Je regarde la photo de ma mère et je me sens coupable. Elle a réussi à me laisser de l’argent et je n’ai pas pu le protéger.
Monique Proulx
Dans ce type de fraude, les banques peinent souvent à protéger adéquatement leurs clients, rappelle David Décary-Hétu, professeur à l’École de criminologie de l’Université de Montréal.
“Ce ne sont pas les victimes qu’il faut mettre en doute, mais les outils bancaires qui se laissent berner par les outils d’imitation vocale”, commente-t-il. Il est inhabituel qu’une banque ne se remette pas en question lorsqu’une femme, qui envoie peu ou pas d’argent par virement Interac, effectue trois virements en deux jours. »

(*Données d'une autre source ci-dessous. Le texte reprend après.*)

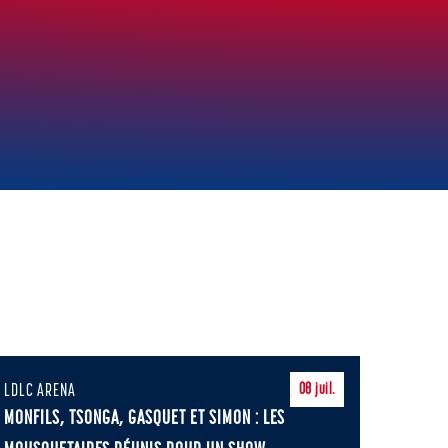
LDLC ARENA
08
juil.
MONFILS, TSONGA, GASQUET ET SIMON : LES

De janvier à septembre 2024, près de 7 000 signalements de fraude téléphonique ont été faits au Centre antifraude du Canada, pour un total de plus de 45,5 millions de dollars.
Aucune preuve
Bien qu’il considère « possible » une fraude par enregistrement de conversations téléphoniques, le SPVM n’a jamais recueilli la preuve de son existence. « C’est quelque chose dont nous entendons parler depuis un moment, mais est-ce réel ou juste une légende urbaine ? Je ne peux pas le confirmer», commente le commandant de la section des crimes économiques du SPVM, Steve Belzil. La police de Gatineau « n’exclut pas » l’existence de cette technique, mais en doute. “De par notre expérience en matière de fraude, nous sommes convaincus qu’il faut bien plus que l’enregistrement vocal d’une personne disant “oui” pour réussir à vider son compte bancaire ou à usurper son identité”, assure son porte-parole Patrick Kenney. Lorsqu’une plainte est déposée à la police, il reste très difficile pour les enquêteurs de retrouver les fraudeurs, car ceux-ci changent constamment de carte SIM. Si vous êtes victime d’une fraude téléphonique, il est très peu probable que vous puissiez récupérer votre argent, souligne la police de Gatineau. « Il est quand même important de porter plainte […] avec votre service de police local afin que les fraudeurs puissent répondre de leurs actes devant les tribunaux », a déclaré Patrick Kenney.